**Input data:**
▼
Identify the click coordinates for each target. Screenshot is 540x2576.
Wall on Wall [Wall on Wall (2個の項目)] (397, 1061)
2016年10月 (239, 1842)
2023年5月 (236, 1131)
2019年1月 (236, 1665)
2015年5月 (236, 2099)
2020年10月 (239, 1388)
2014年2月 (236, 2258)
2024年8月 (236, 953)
▲
▼
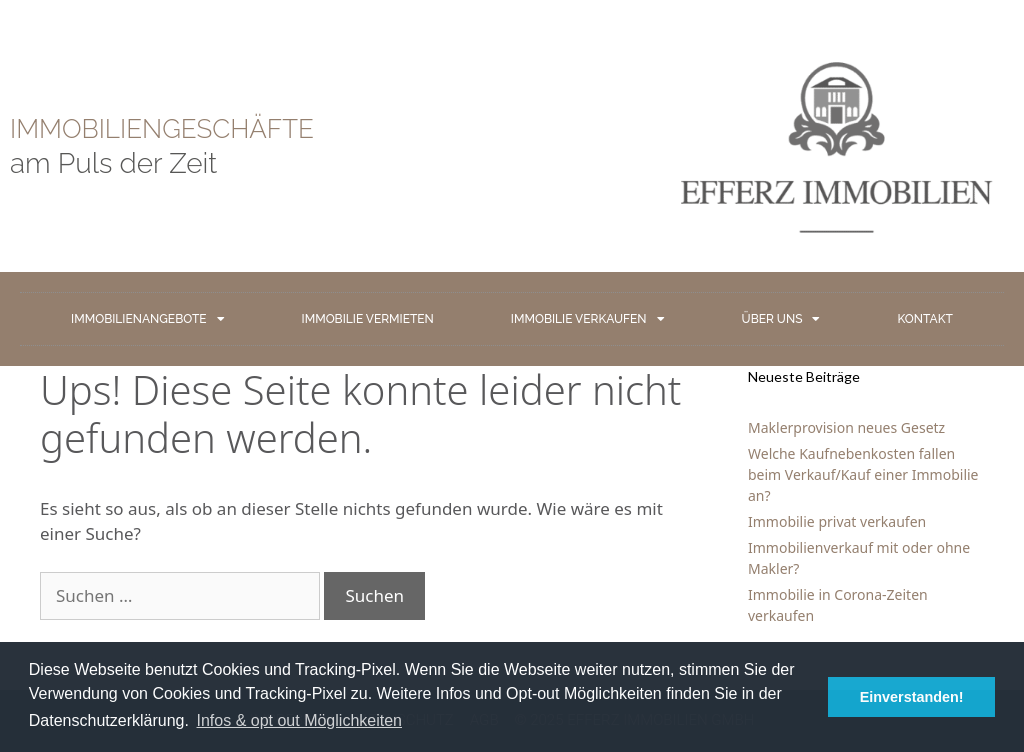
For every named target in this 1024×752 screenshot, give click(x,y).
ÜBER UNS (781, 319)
▲
**Goal of the exercise:** If a line above holds the string "click", return it as it stands.

**Task output:**
Identify the click coordinates for each target. Screenshot is 540x2576.
For every named target in this 1024×752 screenshot, give click(x,y).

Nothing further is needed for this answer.